Suivant les recommandations du réalisateur, Taylor Russell n’a pas interprété le besoin de Maren de se nourrir de chair humaine comme un phénomène fantastique, mais comme une réalité qui s’impose à elle : "Elle est submergée par cet instinct, par cet appétit, même si ce n’est pas son choix. Mais à mes yeux, le thème du cannibalisme n’est qu’une métaphore qui suggère les thèmes profonds du film. Il y a bien d’autres sujets plus intéressants que sa condition".
La chair et le sang
Le réalisateur tenait à représenter le cannibalisme à l’écran de la façon la plus réaliste possible, sans tomber dans le gore outrancier ou fantaisiste. Pour cela, la responsable du maquillage Fernanda Perez s’est entretenue avec un pathologiste, comme elle l’explique à GQ : “nous voulions savoir à quoi cela ressemble de manger une personne - et nous avons découvert que ce n'est pas si facile.”
Sur le plateau, les comédiens se “nourrissaient” soit d’une réplique complète d’un corps, soit de parties en silicones placées sur de véritables acteurs. Jason Hamer, responsable des prothèses, révèle que la difficulté résidait dans la reconstitution des différentes couches de la peau, y compris la couche graisseuse, les muscles et les tendons : “Il ne s'agit pas seulement d'un gros morceau de silicone plat. Il faut déchirer et obtenir le grain entre les dents, toutes ces choses que Luca voulait.”

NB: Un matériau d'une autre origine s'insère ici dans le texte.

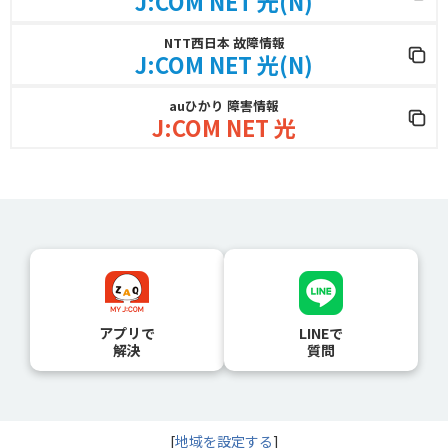
J:COM NET 光(N)
NTT西日本 故障情報
J:COM NET 光(N)
auひかり 障害情報
J:COM NET 光
アプリで
LINEで
解決
質問
[
地域を設定する
]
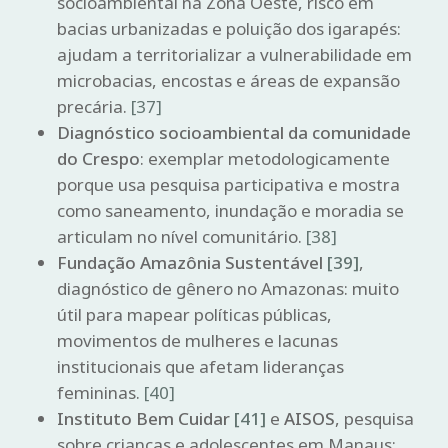
socioambiental na Zona Oeste, risco em
bacias urbanizadas e poluição dos igarapés:
ajudam a territorializar a vulnerabilidade em
microbacias, encostas e áreas de expansão
precária.
[37]
Diagnóstico socioambiental da comunidade
do Crespo
: exemplar metodologicamente
porque usa pesquisa participativa e mostra
como saneamento, inundação e moradia se
articulam no nível comunitário.
[38]
Fundação Amazônia Sustentável
[39]
,
diagnóstico de gênero no Amazonas: muito
útil para mapear políticas públicas,
movimentos de mulheres e lacunas
institucionais que afetam lideranças
femininas.
[40]
Instituto Bem Cuidar
[41]
e
AISOS
, pesquisa
sobre crianças e adolescentes em Manaus:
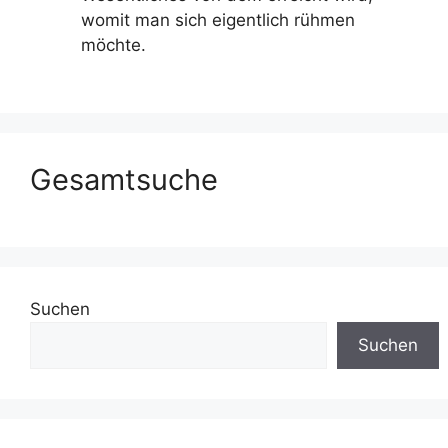
womit man sich eigentlich rühmen
möchte.
Gesamtsuche
Suchen
Suchen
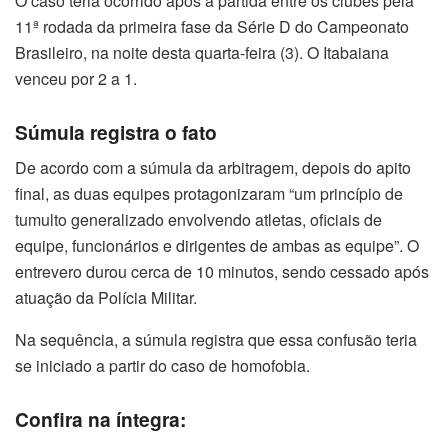
O caso teria ocorrido após a partida entre os clubes pela
11ª rodada da primeira fase da Série D do Campeonato
Brasileiro, na noite desta quarta-feira (3). O Itabaiana
venceu por 2 a 1.
Súmula registra o fato
De acordo com a súmula da arbitragem, depois do apito
final, as duas equipes protagonizaram “um princípio de
tumulto generalizado envolvendo atletas, oficiais de
equipe, funcionários e dirigentes de ambas as equipe”. O
entrevero durou cerca de 10 minutos, sendo cessado após
atuação da Polícia Militar.
Na sequência, a súmula registra que essa confusão teria
se iniciado a partir do caso de homofobia.
Confira na íntegra:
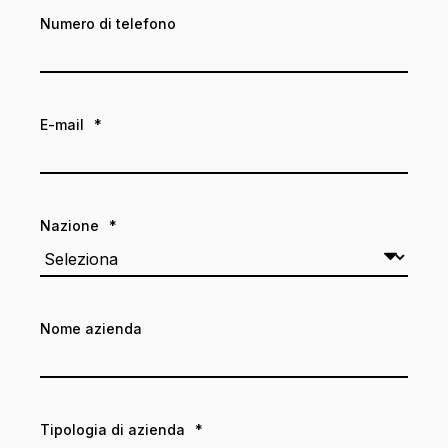
Numero di telefono
E-mail
*
Nazione
*
Nome azienda
Tipologia di azienda
*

La chair était faite en silicone platinum, utilisé ordinairement dans l’industrie dentaire. Pour le sang, il s’agissait de sirop, de cerises et de brownies mixés. La chef maquilleuse imbibait des éponges de ce faux sang et demandait aux acteurs de les mordre afin de savoir où appliquer le maquillage entre les prises. Un biberon était également utilisé : les acteurs buvaient puis recrachaient le mélange sirupeux afin de recouvrir de faux sang leurs dents et leur bouche.
Un réalisateur qui fait l'acteur
Le réalisateur David Gordon Green, à qui l'on doit la nouvelle trilogie Halloween, est très ami avec Luca Guadagnino. Il tient un petit rôle dans Bones and All. C'est d'ailleurs lui qui devait à l'origine réaliser le remake de Suspiria, avant que le projet n'arrive entre les mains du cinéaste italien. "Je me suis dit qu’il serait formidable pour cette scène : je lui ai demandé ce qu’il en pensait, et par chance, il a accepté et a même voulu qu’on lui fasse une crête iroquoise plus radicale que ce qui était prévu au départ. C’était génial".